### [INSTRUCTIONS FOR THE TASK]
Could you transcribe all the entries exactly, omitting the pictures?

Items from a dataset
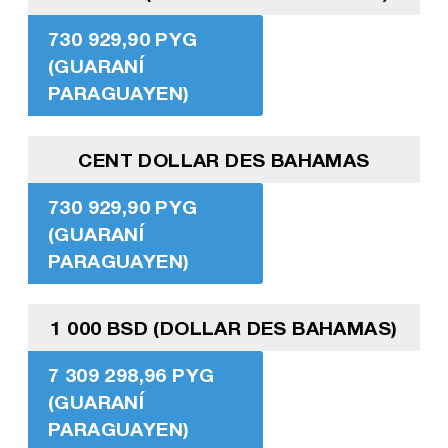
730 929,90 PYG
(GUARANÍ
PARAGUAYEN)
CENT DOLLAR DES BAHAMAS
730 929,90 PYG
(GUARANÍ
PARAGUAYEN)
1 000 BSD (DOLLAR DES BAHAMAS)
7 309 298,96 PYG
(GUARANÍ
PARAGUAYEN)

### [FINAL ANSWER]
730 929,90 PYG
(GUARANÍ
PARAGUAYEN)
CENT DOLLAR DES BAHAMAS
730 929,90 PYG
(GUARANÍ
PARAGUAYEN)
1 000 BSD (DOLLAR DES BAHAMAS)
7 309 298,96 PYG
(GUARANÍ
PARAGUAYEN)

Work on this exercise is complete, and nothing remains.